Financial_Year	Gender	Pass_rate
2012	Female	44
2012	Male	51
2013	Female	44
2013	Male	51
2014	Female	44
2014	Male	51

Once your data is ready, start by calling the ggplot() function, specify your data in the first argument, then open the aes() function and define your x and y variables. Add a geom_col() layer. So far, this will achieve a simple bar chart.

Next, we need to add some additional parameters that allow for stacking. Use the your second categorical variable in a fill parameter within the aes() function. The fill argument uses colour to create the stacks in the chart.
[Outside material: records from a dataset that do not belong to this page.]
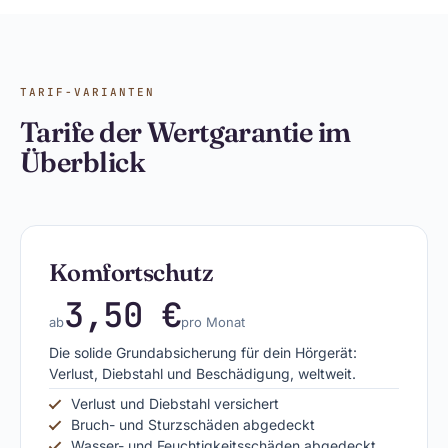
TARIF-VARIANTEN
Tarife der Wertgarantie im
Überblick
Komfortschutz
3,50 €
ab
pro Monat
Die solide Grundabsicherung für dein Hörgerät:
Verlust, Diebstahl und Beschädigung, weltweit.
Verlust und Diebstahl versichert
Bruch- und Sturzschäden abgedeckt
Wasser- und Feuchtigkeitsschäden abgedeckt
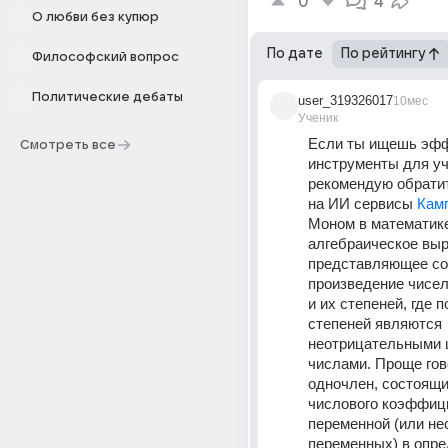
0
4
О любви без купюр
По дате
По рейтингу
Философский вопрос
Политические дебаты
user_319326017
10мес
Ученик
Если ты ищешь эфф
Смотреть все
инструменты для уч
рекомендую обратит
на ИИ сервисы 
Кам
Моном в математике
алгебраическое выр
представляющее со
произведение чисел
и их степеней, где п
степеней являются 
неотрицательными 
числами. Проще гово
одночлен, состоящий
числового коэффици
переменной (или не
переменных) в опре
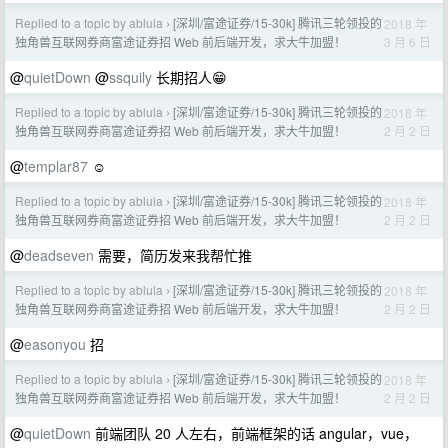
Replied to a topic by ablula
[深圳/富途证券/15-30k] 腾讯三轮领投的
2018 年
›
3 月 6 日
独角兽互联网券商富途证券招 Web 前后端开发，求大牛加盟！
@
quietDown
@
ssquily
长期招人😁
Replied to a topic by ablula
[深圳/富途证券/15-30k] 腾讯三轮领投的
2018 年
›
2 月 2 日
独角兽互联网券商富途证券招 Web 前后端开发，求大牛加盟！
@
templar87
☺️
Replied to a topic by ablula
[深圳/富途证券/15-30k] 腾讯三轮领投的
2018 年
›
2 月 2 日
独角兽互联网券商富途证券招 Web 前后端开发，求大牛加盟！
@
deadseven
需要，简历发来我帮忙推
Replied to a topic by ablula
[深圳/富途证券/15-30k] 腾讯三轮领投的
2018 年
›
2 月 2 日
独角兽互联网券商富途证券招 Web 前后端开发，求大牛加盟！
@
easonyou
招
Replied to a topic by ablula
[深圳/富途证券/15-30k] 腾讯三轮领投的
2018 年
›
2 月 2 日
独角兽互联网券商富途证券招 Web 前后端开发，求大牛加盟！
@
quietDown
前端团队 20 人左右，前端框架的话 angular，vue，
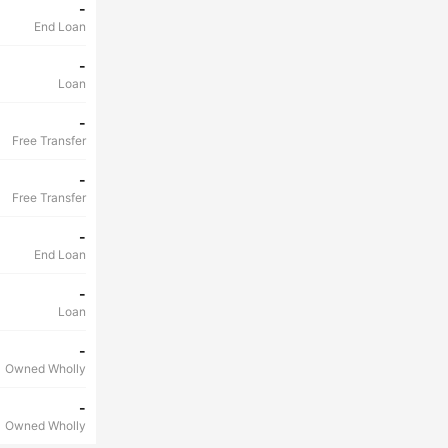
-
End Loan
-
Loan
-
Free Transfer
-
Free Transfer
-
End Loan
-
Loan
-
Owned Wholly
-
Owned Wholly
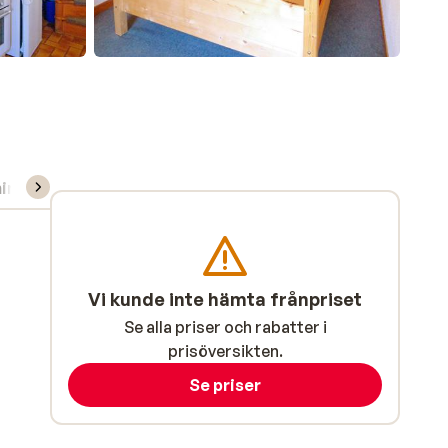
ning/Skidskola
Vi kunde inte hämta frånpriset
Se alla priser och rabatter i
prisöversikten.
Se priser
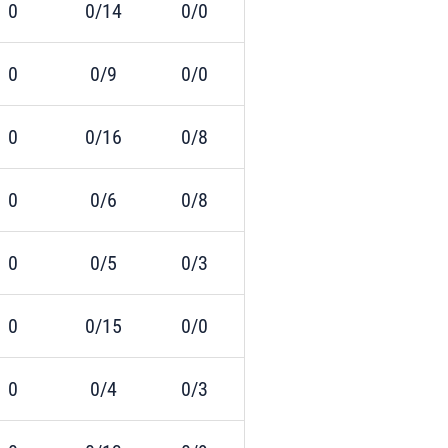
0
0/14
0/0
0
0/9
0/0
0
0/16
0/8
0
0/6
0/8
0
0/5
0/3
0
0/15
0/0
0
0/4
0/3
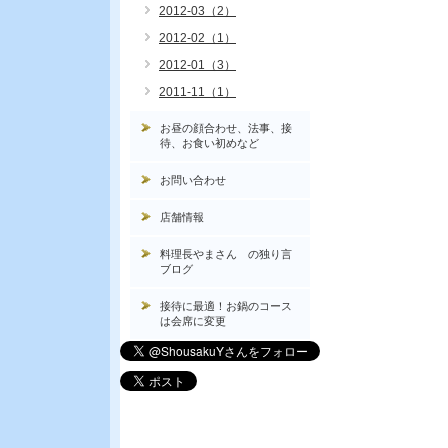
2012-03（2）
2012-02（1）
2012-01（3）
2011-11（1）
お昼の顔合わせ、法事、接
待、お食い初めなど
お問い合わせ
店舗情報
料理長やまさん の独り言
ブログ
接待に最適！お鍋のコース
は会席に変更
Finally, to transform your data into a stacked bar chart, use the geom_col() geom function, and set the argument position to “stack”. The position argument specifies how the columns should be positioned.

Code

ggplot(driving_bar_data, aes(x = Financial_Year, y = Pass_rate, fill = Gender))+
  geom_col(position = "stack")

Lastly, generally we should limit a stack to 4 categories. If you have more than 4 categories in the stack, it can get quite cluttered and may be difficult to read. Hence, it may be more useful to have your stacks labeled rather than try to match the colours off a legend. We can do this by adding a geom_text layer. Use the label argument to specify what data you would like to appear on the chart as labels, then use the position argument again to position the labels in a stacked format.

2.1.1 Exercise 1.1

15:00

The table below shows the data you will be using in the excercise. We have 2 categorical variables (year and transport) and 1 numerical variable (usage).

year	transport	usage
2020	Busses	39
2020	Cars/Vans	76
2020	Cycling	133
2020	Rail	29
2020	TFL Bus	43
2020	TFL Tube	25

HINT

Code

  geom_text(aes(label = transport), position = "stack")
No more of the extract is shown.